### What to work on
Examine the entries and show every line in which the word "Airem" is found.

### Collected data
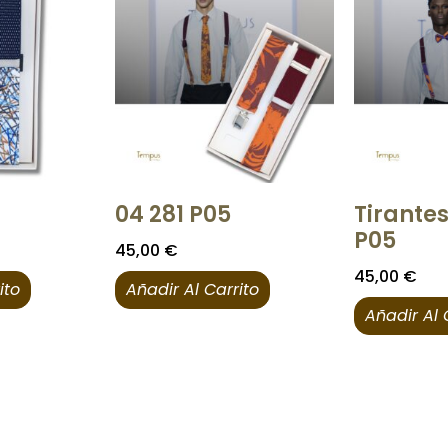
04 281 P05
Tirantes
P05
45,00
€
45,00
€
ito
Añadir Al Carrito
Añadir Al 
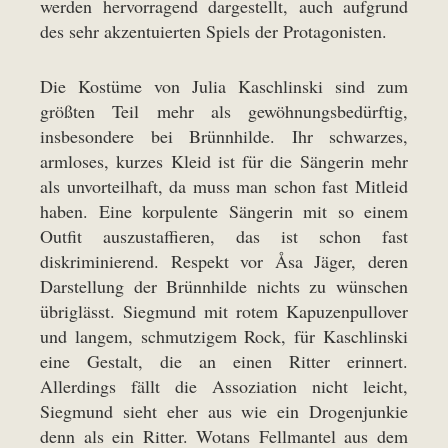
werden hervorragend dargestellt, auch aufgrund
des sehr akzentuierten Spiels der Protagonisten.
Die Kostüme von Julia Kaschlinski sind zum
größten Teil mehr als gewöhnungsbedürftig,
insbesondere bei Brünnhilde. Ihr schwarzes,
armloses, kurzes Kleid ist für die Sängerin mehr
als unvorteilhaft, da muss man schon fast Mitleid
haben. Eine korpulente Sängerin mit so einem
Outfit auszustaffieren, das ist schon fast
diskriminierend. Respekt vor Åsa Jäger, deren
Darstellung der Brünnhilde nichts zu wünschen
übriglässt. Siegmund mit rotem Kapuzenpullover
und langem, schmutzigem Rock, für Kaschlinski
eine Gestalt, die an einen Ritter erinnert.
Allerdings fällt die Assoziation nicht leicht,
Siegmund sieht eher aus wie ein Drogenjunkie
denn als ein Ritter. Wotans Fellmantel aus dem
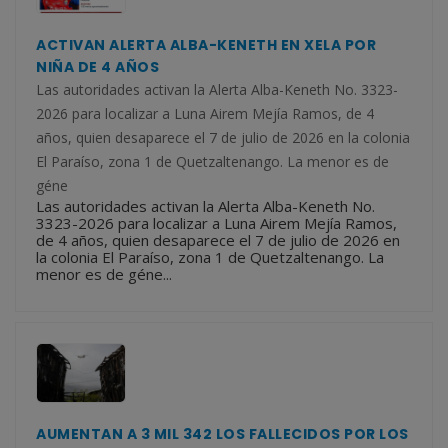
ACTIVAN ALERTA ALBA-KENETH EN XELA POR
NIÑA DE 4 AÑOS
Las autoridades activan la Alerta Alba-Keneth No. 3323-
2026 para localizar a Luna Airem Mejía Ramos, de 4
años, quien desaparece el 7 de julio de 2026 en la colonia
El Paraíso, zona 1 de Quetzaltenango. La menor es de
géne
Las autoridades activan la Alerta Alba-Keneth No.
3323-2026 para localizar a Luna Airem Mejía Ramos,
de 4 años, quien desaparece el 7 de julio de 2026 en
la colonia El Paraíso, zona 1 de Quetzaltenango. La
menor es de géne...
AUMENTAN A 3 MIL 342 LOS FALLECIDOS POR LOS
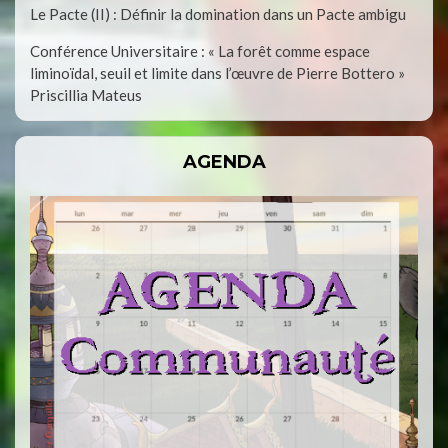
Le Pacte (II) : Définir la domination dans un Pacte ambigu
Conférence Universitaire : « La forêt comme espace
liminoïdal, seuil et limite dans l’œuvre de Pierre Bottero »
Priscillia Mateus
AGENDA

...

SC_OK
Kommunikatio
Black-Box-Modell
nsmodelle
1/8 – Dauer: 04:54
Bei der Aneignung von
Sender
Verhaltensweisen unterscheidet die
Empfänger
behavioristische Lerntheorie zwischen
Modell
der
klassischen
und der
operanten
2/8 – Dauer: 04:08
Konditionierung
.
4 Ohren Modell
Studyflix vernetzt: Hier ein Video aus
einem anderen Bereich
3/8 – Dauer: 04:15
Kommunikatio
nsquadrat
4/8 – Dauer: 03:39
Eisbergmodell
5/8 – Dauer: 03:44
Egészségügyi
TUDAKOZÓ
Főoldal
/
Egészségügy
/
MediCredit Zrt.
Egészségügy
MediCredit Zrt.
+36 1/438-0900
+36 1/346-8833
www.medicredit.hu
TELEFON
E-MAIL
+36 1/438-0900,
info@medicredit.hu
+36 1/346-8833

...

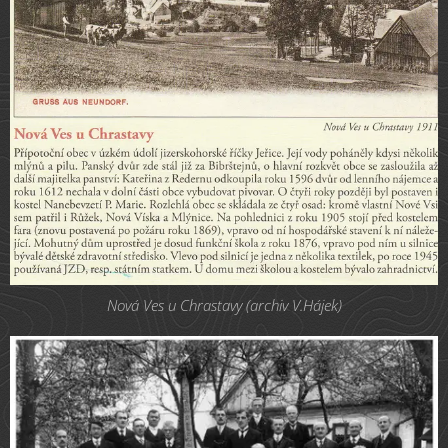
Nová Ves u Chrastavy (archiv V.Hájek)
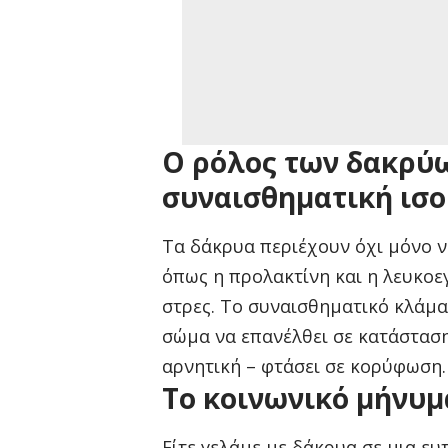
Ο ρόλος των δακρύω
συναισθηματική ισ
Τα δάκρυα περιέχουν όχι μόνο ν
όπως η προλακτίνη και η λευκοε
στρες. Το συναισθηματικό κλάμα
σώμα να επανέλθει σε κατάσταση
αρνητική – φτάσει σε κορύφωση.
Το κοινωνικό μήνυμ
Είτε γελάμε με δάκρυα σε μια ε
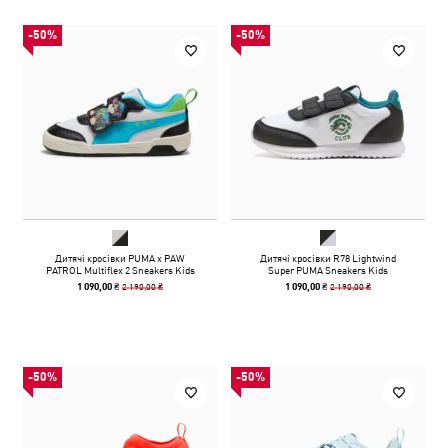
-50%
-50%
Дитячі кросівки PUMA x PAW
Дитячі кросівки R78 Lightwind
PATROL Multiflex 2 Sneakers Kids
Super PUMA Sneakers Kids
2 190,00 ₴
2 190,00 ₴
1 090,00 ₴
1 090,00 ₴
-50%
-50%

### Result
2026 para localizar a Luna Airem Mejía Ramos, de 4
3323-2026 para localizar a Luna Airem Mejía Ramos,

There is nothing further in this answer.